Description of the task:
In the records that follow, count the lines where the string "مقالات" appears, and give the count with nothing added.

··· Source data

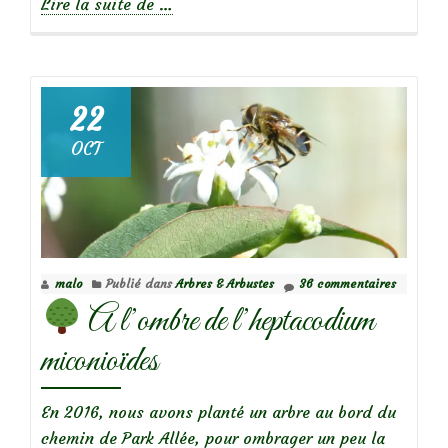
à
Lire la suite de
…
propos
de
22
Focus
OCT
sur
le
rosier
‘Kathleen’
malo
Publié dans
Arbres & Arbustes
36 commentaires
A l’ombre de l’heptacodium
miconioïdes
En 2016, nous avons planté un arbre au bord du
chemin de Park Allée, pour ombrager un peu la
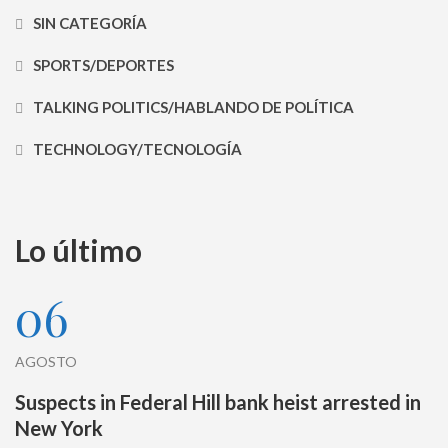
SIN CATEGORÍA
SPORTS/DEPORTES
TALKING POLITICS/HABLANDO DE POLÍTICA
TECHNOLOGY/TECNOLOGÍA
Lo último
06
AGOSTO
Suspects in Federal Hill bank heist arrested in
New York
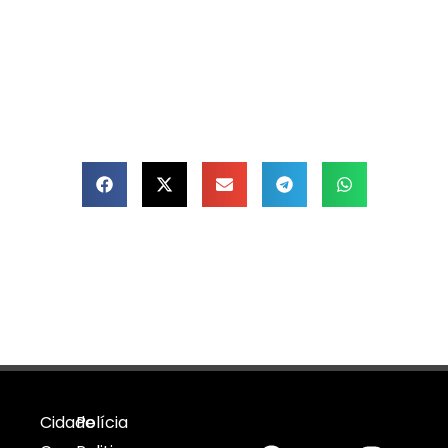
Cidade
Polícia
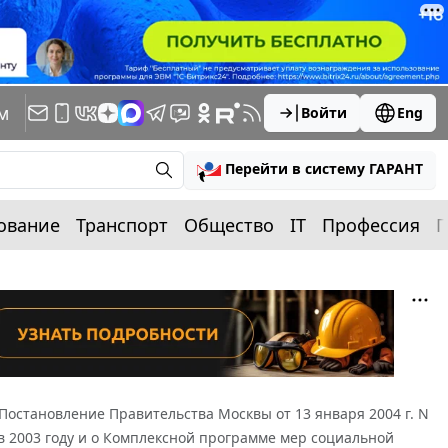
м
Войти
Eng
Перейти в систему ГАРАНТ
ование
Транспорт
Общество
IT
Профессия
П
Постановление Правительства Москвы от 13 января 2004 г. N
в 2003 году и о Комплексной программе мер социальной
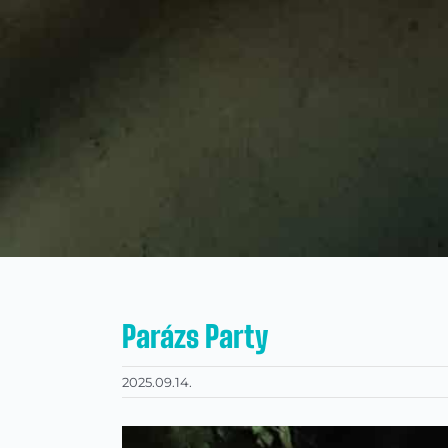
Parázs Party
2025.09.14.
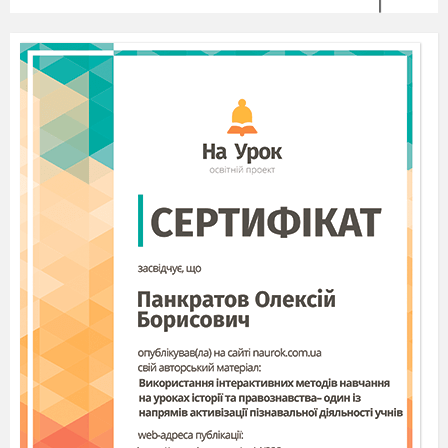
ІІІ. Робота з ПК.
1. Безпека життєдіяльності під час роботи з
комп’ютером.
(Фронтально: повторення правил безпеки
життєдіяльності для учнів під час роботи з
комп’ютером).
2. Розподіл на трійки: 1 – робота з тестами за
партами (5 хв),
2 – робота з
програмами з ПК (5 хв),
3 – консультант.
3. Тести.
- Познач правильну відповідь.
1).Повідомлення можуть бути усними,
письмовими, у вигляді малюнків, умовних
позначень.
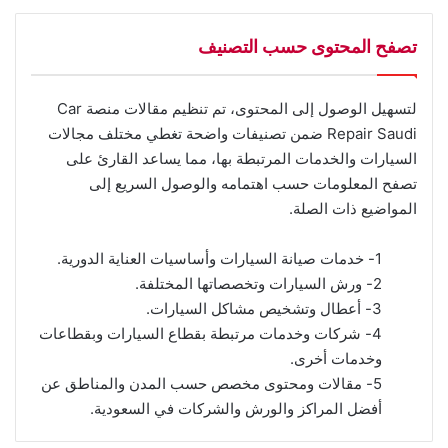
تصفح المحتوى حسب التصنيف
لتسهيل الوصول إلى المحتوى، تم تنظيم مقالات منصة Car
Repair Saudi ضمن تصنيفات واضحة تغطي مختلف مجالات
السيارات والخدمات المرتبطة بها، مما يساعد القارئ على
تصفح المعلومات حسب اهتمامه والوصول السريع إلى
المواضيع ذات الصلة.
1- خدمات صيانة السيارات وأساسيات العناية الدورية.
2- ورش السيارات وتخصصاتها المختلفة.
3- أعطال وتشخيص مشاكل السيارات.
4- شركات وخدمات مرتبطة بقطاع السيارات وبقطاعات
وخدمات أخرى.
5- مقالات ومحتوى مخصص حسب المدن والمناطق عن
أفضل المراكز والورش والشركات في السعودية.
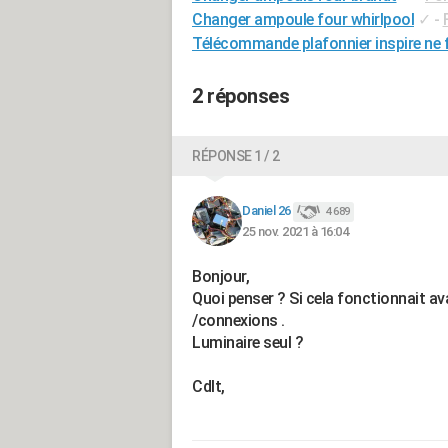
Changer ampoule four whirlpool
✓
-
Télécommande plafonnier inspire ne 
2 réponses
RÉPONSE 1 / 2
Daniel 26
4 689
25 nov. 2021 à 16:04
Bonjour,
Quoi penser ? Si cela fonctionnait av
/connexions .
Luminaire seul ?
Cdlt,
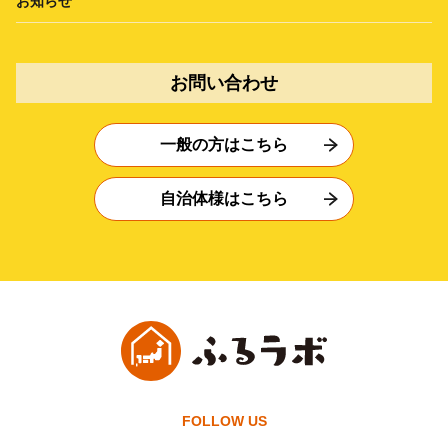
お知らせ
お問い合わせ
一般の方はこちら
自治体様はこちら
FOLLOW US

······

Task solution:
2